# Data Retrieval

OneTick is a time series database meaning that each record has a timestamp and timestamps of consecutive records are non-decreasing. Multiple time series are stored in OneTick. An individual time series is identified by the symbol (aka ticker, financial instrument, security), tick type (i.e., the type of data such as trades or quotes), and the name of the database where the time series is stored.

In [None]:
import onetick.py as otp

s = otp.dt(2024, 2, 1, 9, 30)
e = otp.dt(2024, 2, 1, 9, 30, 1)

# we can retrieve the list of databases available on the server
# (note that not all databases may be readable by your user,
#  but the _SAMPLE databases should be)
dbs = otp.databases()
list(db for db in dbs if db.endswith('_SAMPLE'))

In [None]:
# the list of dates with data for the db
dbs['US_COMP_SAMPLE'].dates()[-5:]

In [None]:
# or just the last day with data
dbs['US_COMP_SAMPLE'].last_date

In [None]:
# and the list of tick types
dbs['US_COMP_SAMPLE'].tick_types()

OneTick Cloud Standard Tables:
| Table    | Description
---------- | -----------
| DAY      | End of Day Record typically covering Closing Price plus Open Interest for Derivatives Markets
| IND      | Indicative Prices occurring during Auction phases
| QTE      | Quote Events
| STAT     | Static Reference Data for the Instrument
| TRD      | Trade Events
| NBBO     | National Best Bid & Offer Quotes
| PRL      | Book Depth - Market By Level
| PRL_FULL | Book Depth - Market by Order
| MKTCAL   | Market Holiday & Trading Hours
| TRD_1M   | 1 Minute Trade Bar
| QTE_1M   | 1 Minute Quote Bar

We can now retrieve symbols traded in a given time range. (In many financial markets, there are properties that remain constant throughout the trading day. Examples include the name of a financial instrument and the set of instruments traded).

In [None]:
symbols = otp.Symbols('US_COMP_SAMPLE')
otp.run(symbols, start=otp.dt(2024, 2, 1), end=otp.dt(2024, 2, 2))

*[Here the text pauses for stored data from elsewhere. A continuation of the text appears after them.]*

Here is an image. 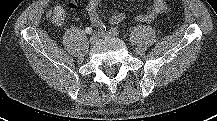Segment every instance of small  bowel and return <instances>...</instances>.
<instances>
[{
  "label": "small bowel",
  "instance_id": "c3829d8e",
  "mask_svg": "<svg viewBox=\"0 0 217 121\" xmlns=\"http://www.w3.org/2000/svg\"><path fill=\"white\" fill-rule=\"evenodd\" d=\"M102 0H88L87 6H86V10L87 13L89 15L91 24L93 27L96 28H100L103 26L102 20L98 14L97 11V7L99 5V3ZM69 6L71 8H76L77 7V3L75 1H71L69 3ZM167 11V5L165 3V0H153V5L151 7V9L146 12V13H142L136 16V19L138 21H142V22H150L152 21L156 16L165 13ZM125 19V14L122 12H115L111 18H110V22L112 24H118L121 23L123 20Z\"/></svg>",
  "mask_w": 217,
  "mask_h": 121
}]
</instances>
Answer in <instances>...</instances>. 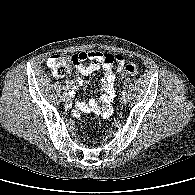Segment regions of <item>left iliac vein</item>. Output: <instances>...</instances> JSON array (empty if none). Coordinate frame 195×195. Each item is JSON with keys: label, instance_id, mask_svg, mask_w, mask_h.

We used the {func}`otp.run <onetick.py.run>` method above,
which executed a query that retrieved the list of symbols. 

The start and end timestamps were specified with `onetick-py`'s datetime class
{class}`otp.dt <onetick.py.datetime>`.

Now that we have database names, tick types, and symbols, we are ready to query a time series.

In [None]:
q = otp.DataSource('US_COMP_SAMPLE', tick_type='TRD')
otp.run(q, start=s, end=e, symbols=['AAPL'])

Note that we specified the start and end of the time series to retrieve the corresponding interval.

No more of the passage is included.